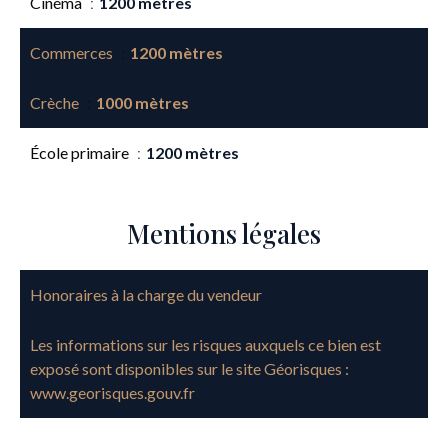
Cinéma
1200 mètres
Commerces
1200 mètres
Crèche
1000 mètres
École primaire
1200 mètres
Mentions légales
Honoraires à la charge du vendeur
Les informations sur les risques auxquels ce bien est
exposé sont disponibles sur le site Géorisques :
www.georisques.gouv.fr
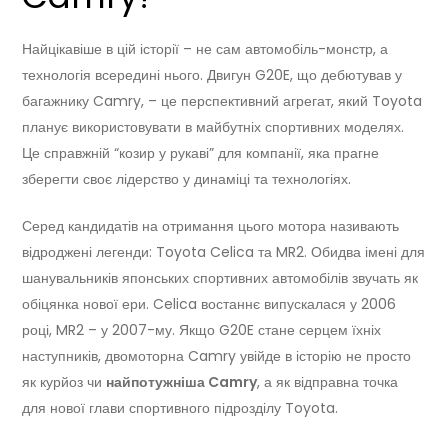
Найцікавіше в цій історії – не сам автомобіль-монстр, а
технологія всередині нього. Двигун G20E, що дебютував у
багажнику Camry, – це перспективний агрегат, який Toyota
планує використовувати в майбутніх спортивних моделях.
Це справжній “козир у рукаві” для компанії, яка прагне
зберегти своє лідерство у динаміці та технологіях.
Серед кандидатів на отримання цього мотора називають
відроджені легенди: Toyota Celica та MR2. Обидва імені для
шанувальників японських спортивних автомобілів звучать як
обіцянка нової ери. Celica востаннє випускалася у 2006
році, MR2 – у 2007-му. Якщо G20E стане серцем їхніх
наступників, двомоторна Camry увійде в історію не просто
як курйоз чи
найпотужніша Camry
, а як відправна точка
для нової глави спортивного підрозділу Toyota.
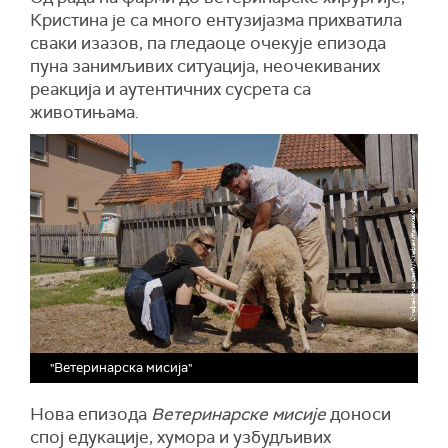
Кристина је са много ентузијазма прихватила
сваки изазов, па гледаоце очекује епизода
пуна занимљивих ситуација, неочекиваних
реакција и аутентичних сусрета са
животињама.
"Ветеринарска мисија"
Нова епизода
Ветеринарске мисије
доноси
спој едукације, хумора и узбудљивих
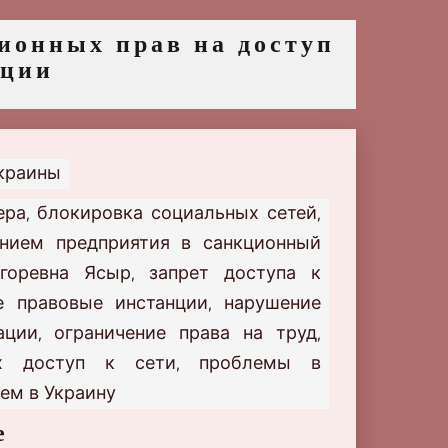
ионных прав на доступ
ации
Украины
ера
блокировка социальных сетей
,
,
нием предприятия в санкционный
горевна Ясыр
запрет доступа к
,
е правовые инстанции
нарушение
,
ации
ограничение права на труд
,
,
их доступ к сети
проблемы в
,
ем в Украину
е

• • • • • • •

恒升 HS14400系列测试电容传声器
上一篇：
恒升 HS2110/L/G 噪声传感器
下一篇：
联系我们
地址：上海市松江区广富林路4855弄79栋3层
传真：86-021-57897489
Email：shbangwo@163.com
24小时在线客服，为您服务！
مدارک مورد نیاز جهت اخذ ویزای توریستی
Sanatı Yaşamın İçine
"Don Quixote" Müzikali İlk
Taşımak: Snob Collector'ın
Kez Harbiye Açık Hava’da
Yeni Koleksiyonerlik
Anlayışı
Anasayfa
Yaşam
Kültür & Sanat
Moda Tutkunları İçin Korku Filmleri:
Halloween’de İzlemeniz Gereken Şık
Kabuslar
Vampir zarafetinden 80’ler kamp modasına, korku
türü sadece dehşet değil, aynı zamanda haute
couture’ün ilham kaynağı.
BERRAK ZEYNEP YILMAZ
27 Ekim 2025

• • • • • • •

WHAT TO WORK ON: Which lines of the data contain the word "епизода"? Copy each one.

YOUR RESPONSE:
сваки изазов, па гледаоце очекује епизода
Нова епизода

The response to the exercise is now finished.